Opération à cœur ouvert dans le Centre fédéral de chirurgie cardiaque et vasculaire à Tchéliabinsk.
RIA Novosrti/Aleksandre KondratukUn laboratoire de Samara, ville du sud-est de la Russie, développera des valves cardiaques artificielles. Le projet réunit l’Université d’État de médecine de Samara (SamSMU), l’Université Heinrich Heine de Düsseldorf et l’Université d’État aérospatiale de Samara (UEAS).
En attendant le cœur
Selon les statistiques du Centre scientifique de chirurgie cardiaque et vasculaire Bakoulev, près de 60 000 personnes attendent aujourd’hui une implantation de valve cardiaque en Russie. Alexandre Kolsanov, organisateur du projet et directeur de l’Institut du développement de l’innovation de SamSMU, nous a expliqué que, dans la plupart des cas, les patients se voient implanter des valves mécaniques. Après une telle opération, les patients sont contraints de prendre des anticoagulants toute leur vie. En outre, si l’opération est réalisée sur un enfant, la valve devra être remplacée, car le cœur grandit, contrairement à la valve mécanique.
Les valves biologiques ont également leurs inconvénients : leur mauvaise compatibilité qui entraîne la calcification - une pathologie lourde des processus métaboliques - et leur fragilité. Ces valves ne se remplissent pas de cellules de l’organisme, ne se renouvellent pas et s’usent rapidement. Ainsi, l’implantation doit être répétée.
Le travail du nouveau laboratoire permettra de fournir les cardiologues en valves biocompatibles et abordables, estime Kolsanov.
« La banque des tissus de SamSMU a plus de 25 ans, ces produits sont utilisés dans près de 60 régions de la Russie. Le développement des organes et des tissus nous a toujours intéressés. Nous avons une riche expérience de travail avec les biomatériaux, nous avons développé différents matériaux destinés à l’implantation, mais n’avons pas encore travaillé sur les valves », indique Alexandre Kolsanov.
Comment développer une valve ?
Dans un premier temps, les chercheurs russes envisagent d’utiliser l’expérience de l’Allemagne. Puis, en 2016-2017, ils comptent améliorer les technologies allemandes et les utiliser pour lancer leurs propres innovations.
À Samara, les valves seront développées grâce à l’ingénierie tissulaire. Pour cela, la valve devra être retirée du cœur du donateur. Ensuite, la matière cellulaire sera retirée de la valve cardiaque dans un environnement « propre » spécial afin de garantir sa compatibilité immunologique avec l’homme. Le produit ainsi obtenu sera préparé pour la conservation et l’implantation.
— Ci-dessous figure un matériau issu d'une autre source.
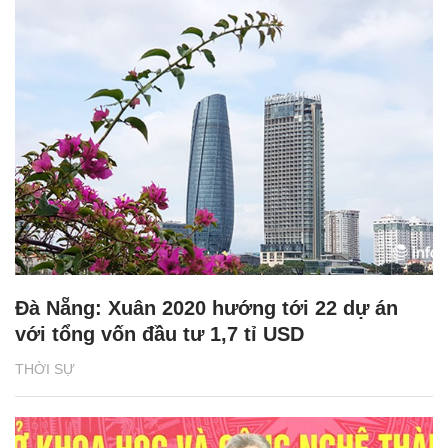
Đà Nẵng: Xuân 2020 hướng tới 22 dự án
với tổng vốn đầu tư 1,7 tỉ USD
THỜI SỰ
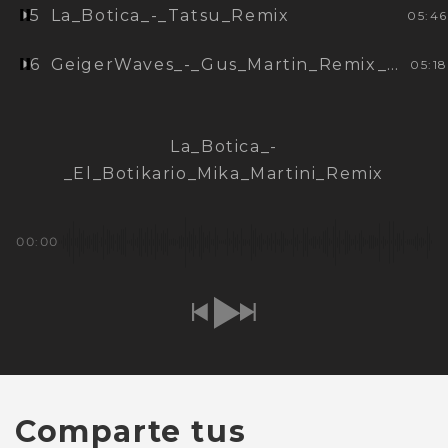
5
La_Botica_-_Tatsu_Remix
05:46
6
GeigerWaves_-_Gus_Martin_Remix_bonustrack
05:18
La_Botica_-
_El_Botikario_Mika_Martini_Remix
00:00
Comparte tus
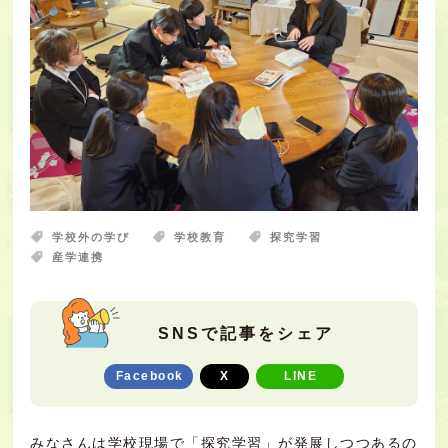
学校外の学び
学校教育
探究学習
産学連携
SNSで記事をシェア
Facebook
X
LINE
みなさんは学校現場で「探究学習」が発展しつつあるの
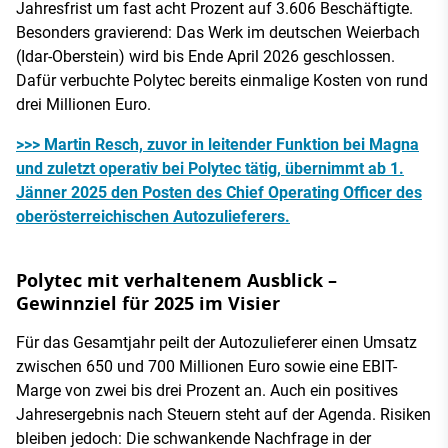
Jahresfrist um fast acht Prozent auf 3.606 Beschäftigte.
Besonders gravierend: Das Werk im deutschen Weierbach
(Idar-Oberstein) wird bis Ende April 2026 geschlossen.
Dafür verbuchte Polytec bereits einmalige Kosten von rund
drei Millionen Euro.
>>> Martin Resch, zuvor in leitender Funktion bei Magna
und zuletzt operativ bei Polytec tätig, übernimmt ab 1.
Jänner 2025 den Posten des Chief Operating Officer des
oberösterreichischen Autozulieferers.
Polytec mit verhaltenem Ausblick –
Gewinnziel für 2025 im Visier
Für das Gesamtjahr peilt der Autozulieferer einen Umsatz
zwischen 650 und 700 Millionen Euro sowie eine EBIT-
Marge von zwei bis drei Prozent an. Auch ein positives
Jahresergebnis nach Steuern steht auf der Agenda. Risiken
bleiben jedoch: Die schwankende Nachfrage in der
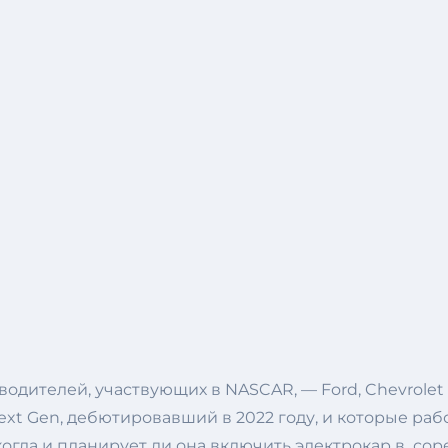
одителей, участвующих в NASCAR, — Ford, Chevrolet 
t Gen, дебютировавший в 2022 году, и которые рабо
 когда и планирует ли она включить электрокар в с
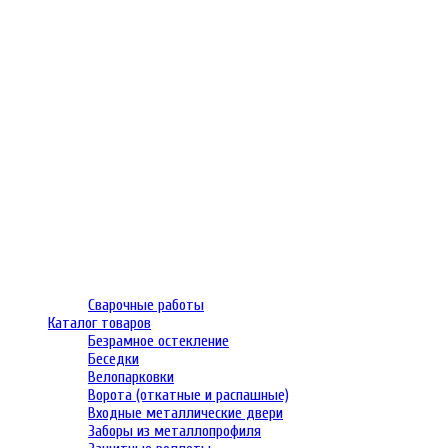
Сварочные работы
Каталог товаров
Безрамное остекление
Беседки
Велопарковки
Ворота (откатные и распашные)
Входные металлические двери
Заборы из металлопрофиля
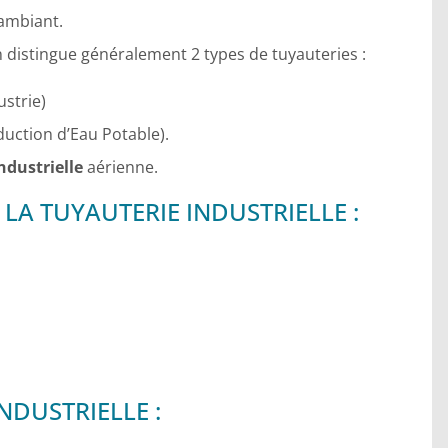
 ambiant.
’on distingue généralement 2 types de tuyauteries :
strie)
uction d’Eau Potable).
ndustrielle
aérienne.
LA TUYAUTERIE INDUSTRIELLE :
NDUSTRIELLE :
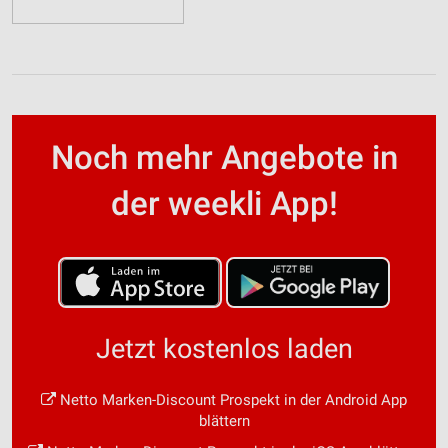
Noch mehr Angebote in
der weekli App!
Jetzt kostenlos laden
Netto Marken-Discount Prospekt in der Android App
blättern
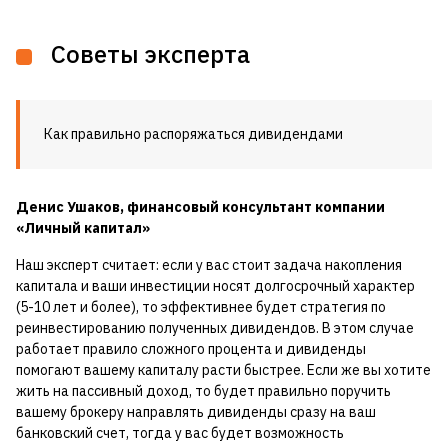
Советы эксперта
Как правильно распоряжаться дивидендами
Денис Ушаков
,
финансовый консультант компании
«Личный капитал»
Наш эксперт считает: если у вас стоит задача накопления
капитала и ваши инвестиции носят долгосрочный характер
(5-10 лет и более), то эффективнее будет стратегия по
реинвестированию полученных дивидендов. В этом случае
работает правило сложного процента и дивиденды
помогают вашему капиталу расти быстрее. Если же вы хотите
жить на пассивный доход, то будет правильно поручить
вашему брокеру направлять дивиденды сразу на ваш
банковский счет, тогда у вас будет возможность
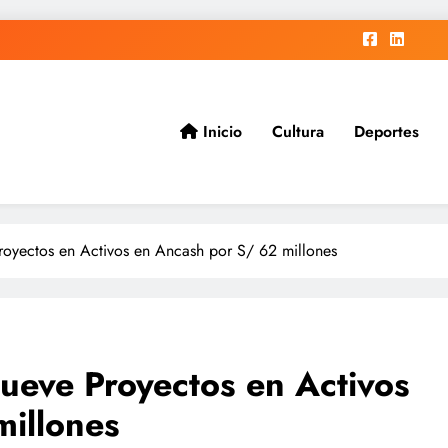
Inicio
Cultura
Deportes
ad.
ectos en Activos en Ancash por S/ 62 millones
ve Proyectos en Activos
millones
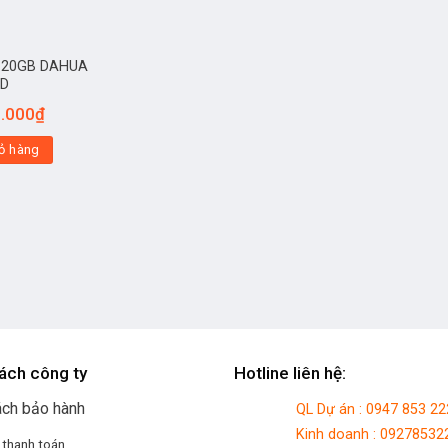
120GB DAHUA
5D
.000
₫
ỏ hàng
ách công ty
Hotline liên hệ:
ách bảo hành
QL Dự án : 0947 853 22
Kinh doanh : 09278532
 thanh toán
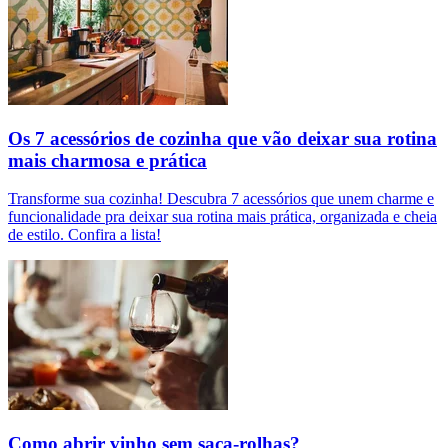
Os 7 acessórios de cozinha que vão deixar sua rotina
mais charmosa e prática
Transforme sua cozinha! Descubra 7 acessórios que unem charme e
funcionalidade pra deixar sua rotina mais prática, organizada e cheia
de estilo. Confira a lista!
Como abrir vinho sem saca-rolhas?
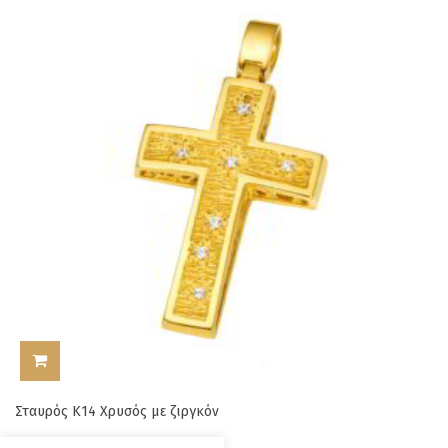
ΠΡΟΣΘΉΚΗ ΣΤΟ ΚΑΛΆΘΙ
Σταυρός Κ14 Χρυσός με ζιργκόν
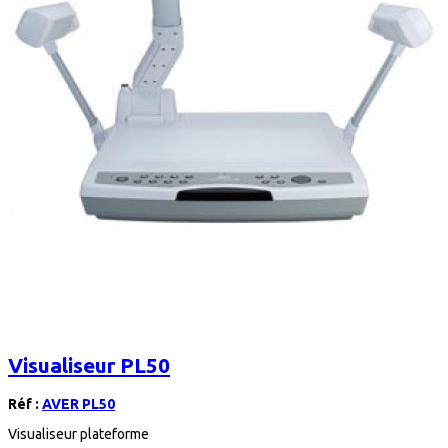
Visualiseur PL50
Réf :
AVER PL50
Visualiseur plateforme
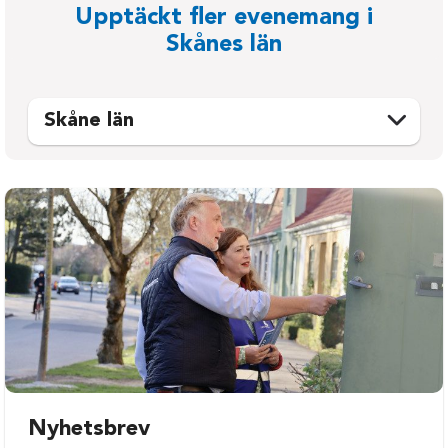
Upptäckt fler evenemang i
Skånes län
Skåne län
Bjuv
Osby
Bromölla
Perstorp
Burlöv
Simrishamn
Båstad
Sjöbo
Eslöv
Skurup
Helsingborg
Staffanstorp
Hässleholm
Svalöv
Höganäs
Svedala
Hörby
Tomelilla
Nyhetsbrev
Le développement de chaque valve nécessite un organe, mais dans ce cas, il est plus facile de fabriquer le « produit biologique » - les exigences à l’égard du donateur sont beaucoup moins nombreuses que pour une implantation classique.
La modification physique, cellulaire et biomoléculaire des valves est l’étape suivante du développement. Contrairement aux technologies existantes, les valves modifiées s’assimilent plus rapidement, grandissent avec le patient et ne demandent pas d’assistance médicamenteuse.
Projets d’avenir
Kolsanov souligne que les valves ne sont que la première étape. Le laboratoire doit maîtriser l’expérience mondiale en matière de décellularisation (procédure de destruction des cellules d’un organe visant à ne conserver que la carcasse de tissus conjonctifs).
« Dès l’année prochaine, nous envisageons de développer des vaisseaux et des uretères. Puis nous nous attaquerons au cœur, aux poumons et aux reins. Ensuite, nous travaillerons sur les méthodes permettant d’accélérer l’assimilation », a confié M. Kolsanov à RBTH.
Les valves seront implantées dans les centres de cardiologie. D’abord, à Samara et dans la région de Samara, puis dans les grands centres fédéraux de Russie, puis dans les pays de l’Union douanière (Russie, Biélorussie, Kazakhstan, ndlr). D’ici cinq ans, les scientifiques envisagent de commencer la vente de valves dans les pays de l’Union européenne. Les fondateurs du laboratoire estiment que le coût des valves développées en Russie sera inférieur à celles produites ailleurs dans le monde, pour une qualité équivalente.
« Dans les cinq-dix prochaines années, les technologies régénératives feront baisser la demande pour les organes artificiels. Je suis convaincu que l’avenir appartient à la médecine régénérative. Mais l’exportation des objets biologiques hors du pays est soumise à des autorisations spéciales, ainsi les chercheurs devront surmonter certains obstacles. Une commission spéciale a été créée par le Comité des douanes de la Fédération de Russie, elle étudie chaque question séparément et ses décisions ne vont pas toujours dans le sens des concepteurs. Malheureusement, les sociétés résidentes de Skolkovo ont déjà été confrontées à ce type de problèmes ».